Вечером она вышла на тихой станции, подошла к решетке вокзального сквера. Сгущались грустные сумерки. В пустой аллее стояла сырая скамейка. Лужи, грязь, палый лист. На листьях валялся окурок. Кто-то только что сидел здесь. Над окурком вилась длинная синяя прядка дыма. Вилась тоскливо. Окурок был искусан. В луже плавали клочки письма, на них расползлись фиолетовые буквы. Ася долго смотрела на дымок в сумерках. И столько было печали в этом дымке, что Ася запомнила его навсегда. И на миг жизнь показалась ей совсем невеселой. Нет, никого и ничего она не хочет! Пусть будут только корабли! Нет, нет, никогда с ней не может случиться .подобного! Она никого не любила, да и не хочет любить. Зачем ей это?
А мать, отец?

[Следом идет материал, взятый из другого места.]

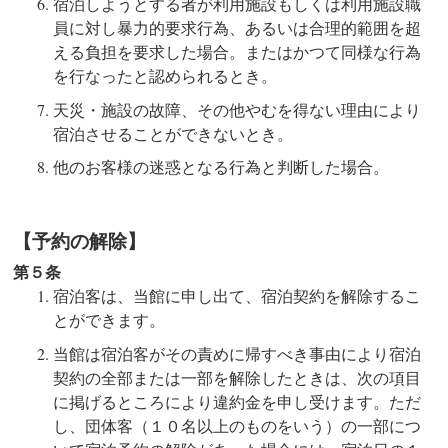
宿泊しようとする者が利用施設もしくは利用施設職
員に対し暴力的要求行為、あるいは合理的範囲を超
える負担を要求した場合。またはかつて同様な行為
を行なったと認められるとき。
天災・施設の故障、その他やむを得ない理由により
宿泊させることができないとき。
他のお客様の迷惑となる行為と判断した場合。
【予約の解除】
第５条
宿泊客は、当館に申し出て、宿泊契約を解除するこ
とができます。
当館は宿泊客がその責めに帰すべき事由により宿泊
契約の全部または一部を解除したときは、次の項目
に掲げるところにより違約金を申し受けます。ただ
し、団体客（１０名以上のものをいう）の一部につ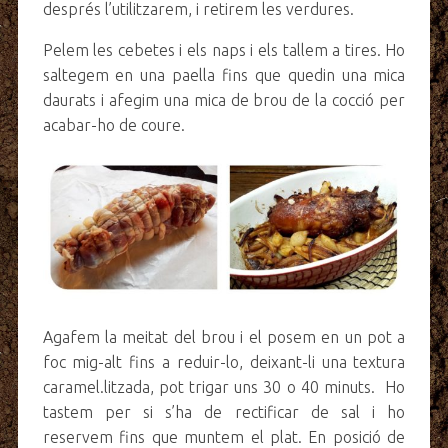
després l’utilitzarem, i retirem les verdures.
Pelem les cebetes i els naps i els tallem a tires. Ho
saltegem en una paella fins que quedin una mica
daurats i afegim una mica de brou de la cocció per
acabar-ho de coure.
Agafem la meitat del brou i el posem en un pot a
foc mig-alt fins a reduir-lo, deixant-li una textura
caramel.litzada, pot trigar uns 30 o 40 minuts. Ho
tastem per si s’ha de rectificar de sal i ho
reservem fins que muntem el plat. En posició de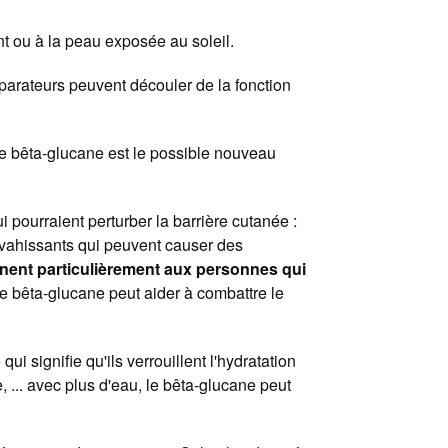
nt ou à la peau exposée au soleil.
parateurs peuvent découler de la fonction
s le bêta-glucane est le possible nouveau
pourraient perturber la barrière cutanée :
nvahissants qui peuvent causer des
nnent particulièrement aux personnes qui
e bêta-glucane peut aider à combattre le
 signifie qu'ils verrouillent l'hydratation
 ... avec plus d'eau, le bêta-glucane peut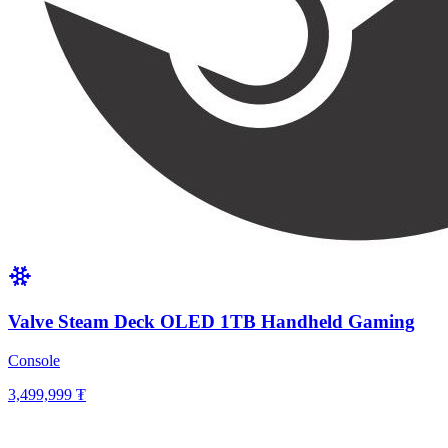
Valve Steam Deck OLED 1TB Handheld Gaming
Console
3,499,999 ₮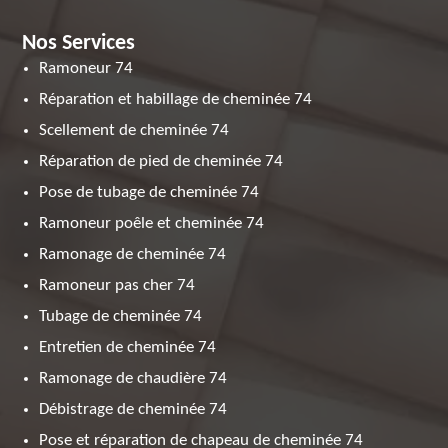
Nos Services
Ramoneur 74
Réparation et habillage de cheminée 74
Scellement de cheminée 74
Réparation de pied de cheminée 74
Pose de tubage de cheminée 74
Ramoneur poêle et cheminée 74
Ramonage de cheminée 74
Ramoneur pas cher 74
Tubage de cheminée 74
Entretien de cheminée 74
Ramonage de chaudière 74
Débistrage de cheminée 74
Pose et réparation de chapeau de cheminée 74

Ведь она любит их, и еще как! Ну и что же? Ну и что же? Нельзя же всю жизнь сидеть под маминым крылышком... Вот через два часа будет родной город...
Ася металась по всему вагону, от окна к окну. Она то жадно смотрела на мелькающие знакомые полустанки, то начинала лихорадочно разворачивать кулек с конфетами, чтобы свернуть его еще красивее. Это был их подарок матери.

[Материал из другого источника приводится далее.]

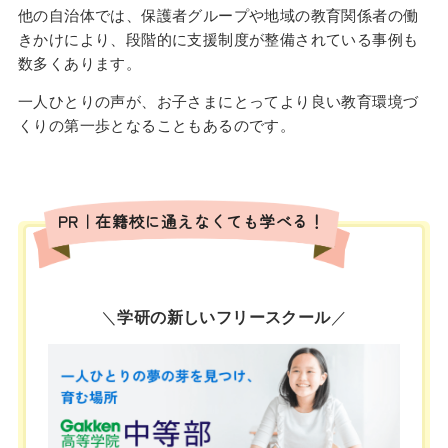
他の自治体では、保護者グループや地域の教育関係者の働
きかけにより、段階的に支援制度が整備されている事例も
数多くあります。
一人ひとりの声が、お子さまにとってより良い教育環境づ
くりの第一歩となることもあるのです。
PR｜在籍校に通えなくても学べる！
＼
学研の新しいフリースクール
／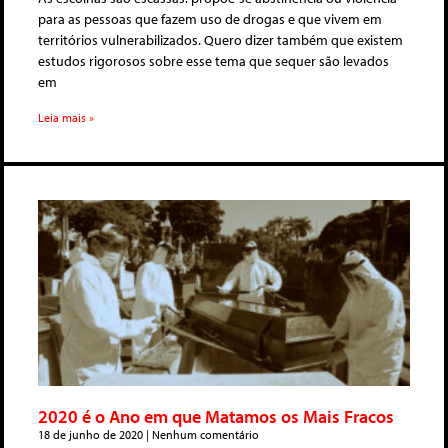
para as pessoas que fazem uso de drogas e que vivem em
territórios vulnerabilizados. Quero dizer também que existem
estudos rigorosos sobre esse tema que sequer são levados
em
Leia mais »
2020 é o Ano em que Matamos os Mais Fracos
18 de junho de 2020
Nenhum comentário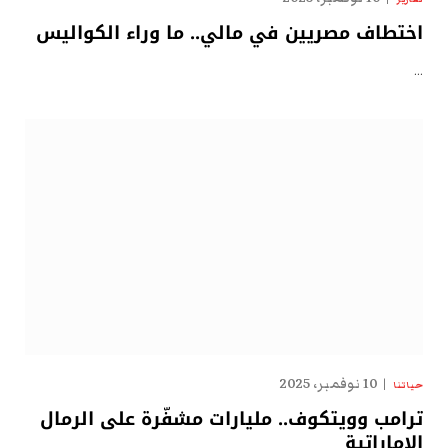
اختطاف مصريين في مالي.. ما وراء الكواليس
…
10 نوفمبر، 2025
حياتنا
ترامب وويتكوف.. مليارات مشفّرة على الرمال
الإماراتية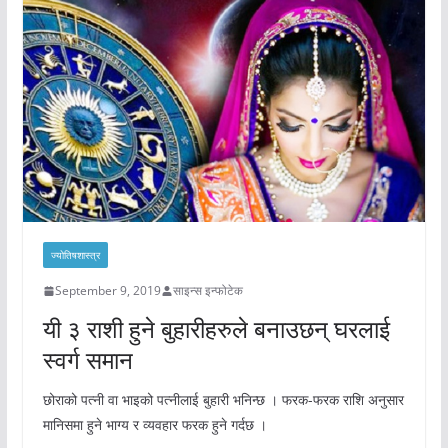
ज्योतिषशास्त्र
September 9, 2019
साइन्स इन्फोटेक
यी ३ राशी हुने बुहारीहरुले बनाउछन् घरलाई
स्वर्ग समान
छोराको पत्नी वा भाइको पत्नीलाई बुहारी भनिन्छ । फरक-फरक राशि अनुसार
मानिसमा हुने भाग्य र व्यवहार फरक हुने गर्दछ ।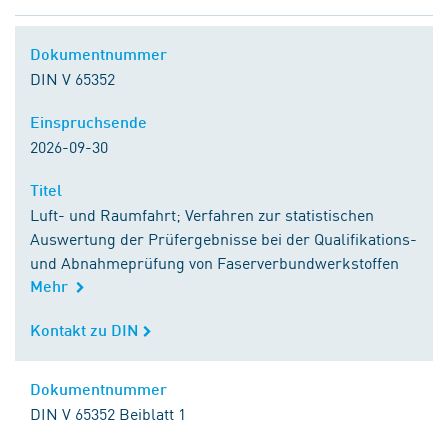
Dokumentnummer
DIN V 65352
Einspruchsende
2026-09-30
Titel
Luft- und Raumfahrt; Verfahren zur statistischen
Auswertung der Prüfergebnisse bei der Qualifikations-
und Abnahmeprüfung von Faserverbundwerkstoffen
Mehr
Kontakt zu DIN
Dokumentnummer
DIN V 65352 Beiblatt 1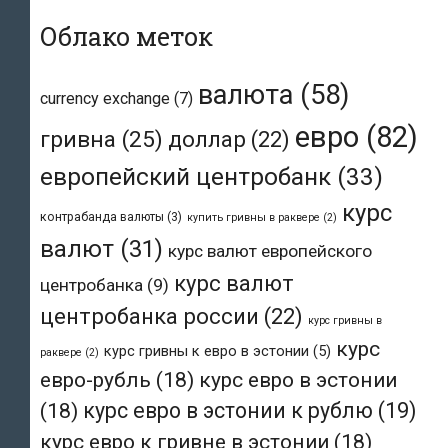
Облако меток
валюта
(58)
currency exchange
(7)
евро
(82)
гривна
(25)
доллар
(22)
европейский центробанк
(33)
курс
контрабанда валюты
(3)
купить гривны в раквере
(2)
валют
(31)
курс валют европейского
курс валют
центробанка
(9)
центробанка россии
(22)
курс гривны в
курс
курс гривны к евро в эстонии
(5)
раквере
(2)
евро-рубль
(18)
курс евро в эстонии
(18)
курс евро в эстонии к рублю
(19)
курс евро к гривне в эстонии
(18)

— А папе... папе ничего нет! — воскликнула она. — Чего бы ему купить?
Долго ломали голову, и вдруг Лева закричал:
— Ура! Выход найден! — он выдернул из кармана пиджака изогнутую трубку из верескового корня. Она лежала в красивом замшевом кисете с кистями.

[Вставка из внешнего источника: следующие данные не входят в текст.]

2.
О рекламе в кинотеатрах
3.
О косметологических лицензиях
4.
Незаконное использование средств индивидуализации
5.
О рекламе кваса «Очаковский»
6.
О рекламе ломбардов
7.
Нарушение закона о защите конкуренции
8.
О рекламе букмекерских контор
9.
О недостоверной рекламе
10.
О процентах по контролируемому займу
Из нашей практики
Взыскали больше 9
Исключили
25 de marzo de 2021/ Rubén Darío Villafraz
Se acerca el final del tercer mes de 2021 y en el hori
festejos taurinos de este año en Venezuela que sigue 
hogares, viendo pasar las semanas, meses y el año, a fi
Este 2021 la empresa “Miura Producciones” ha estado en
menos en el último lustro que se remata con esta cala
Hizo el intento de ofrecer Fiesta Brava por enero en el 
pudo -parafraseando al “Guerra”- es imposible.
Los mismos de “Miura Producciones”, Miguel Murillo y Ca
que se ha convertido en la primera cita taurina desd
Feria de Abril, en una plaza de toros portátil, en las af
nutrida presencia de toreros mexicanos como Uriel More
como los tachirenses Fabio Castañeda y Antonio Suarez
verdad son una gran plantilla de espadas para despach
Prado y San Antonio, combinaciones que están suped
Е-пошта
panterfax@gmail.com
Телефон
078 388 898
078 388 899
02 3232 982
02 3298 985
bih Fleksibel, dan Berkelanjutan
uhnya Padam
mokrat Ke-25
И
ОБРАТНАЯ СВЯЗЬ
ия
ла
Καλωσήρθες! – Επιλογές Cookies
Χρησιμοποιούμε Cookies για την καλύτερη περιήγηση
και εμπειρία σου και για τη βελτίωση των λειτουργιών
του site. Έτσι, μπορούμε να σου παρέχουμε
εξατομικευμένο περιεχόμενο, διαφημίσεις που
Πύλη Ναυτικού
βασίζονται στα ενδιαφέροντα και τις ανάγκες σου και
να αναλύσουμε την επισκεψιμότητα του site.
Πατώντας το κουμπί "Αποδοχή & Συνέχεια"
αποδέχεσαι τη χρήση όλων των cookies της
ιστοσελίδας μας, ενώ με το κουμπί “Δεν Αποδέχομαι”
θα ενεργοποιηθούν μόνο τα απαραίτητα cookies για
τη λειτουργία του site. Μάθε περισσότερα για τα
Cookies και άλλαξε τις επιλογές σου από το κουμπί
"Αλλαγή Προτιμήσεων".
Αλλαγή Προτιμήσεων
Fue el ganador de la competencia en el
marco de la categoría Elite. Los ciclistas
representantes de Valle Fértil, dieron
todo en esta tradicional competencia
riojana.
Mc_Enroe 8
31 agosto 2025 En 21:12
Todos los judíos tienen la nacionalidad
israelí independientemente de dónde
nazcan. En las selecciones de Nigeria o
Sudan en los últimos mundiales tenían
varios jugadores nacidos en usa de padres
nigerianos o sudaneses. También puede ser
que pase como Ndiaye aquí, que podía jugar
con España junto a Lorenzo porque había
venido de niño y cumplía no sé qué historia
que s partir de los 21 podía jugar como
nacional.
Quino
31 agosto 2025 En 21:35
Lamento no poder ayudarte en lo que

— Спасибо! — от всей души сказала обрадованная Ася. — Вот это подарок так подарок!
Она бережно положила трубку в кулек с конфетами. И опять бросилась к окну. Но не стоялось на месте, и она вернулась в купе.
Славка тоже была сама не своя. И она томилась, не зная чем. заняться.
— Вот как батя ввалится в купе да обеих нас ухватит за шиворот, тогда запоем мы с тобой! — проговорила она бодрясь.
«Останутся. Не вытерпят», — подумал Чемизов.
Сестры бросились к окнам: замелькали огни, знакомые постройки. Сотни километров ехали среди незнакомого, невиданного, и вдруг родной островок: город детства. Они узнавали исхоженные ими улицы, здания, в которых не раз бывали, тополя, скверы, которые росли вместе с ними. А вот и дом их, такой знакомый до последнего сучка.
Лицо Славки стало пунцовым, а лицо Аси — бледным.
Проплыл ярко освещенный перрон, исхоженный их ногами, фигурный, с башенками, старинный вокзал. На него сыпались с .тополей листья. Ася и Славка быстро одевались, путаясь в рукавах пальто. Поезд остановился. Сестры подняли воротники, закутали шарфами лица, натянули на глаза шапочки.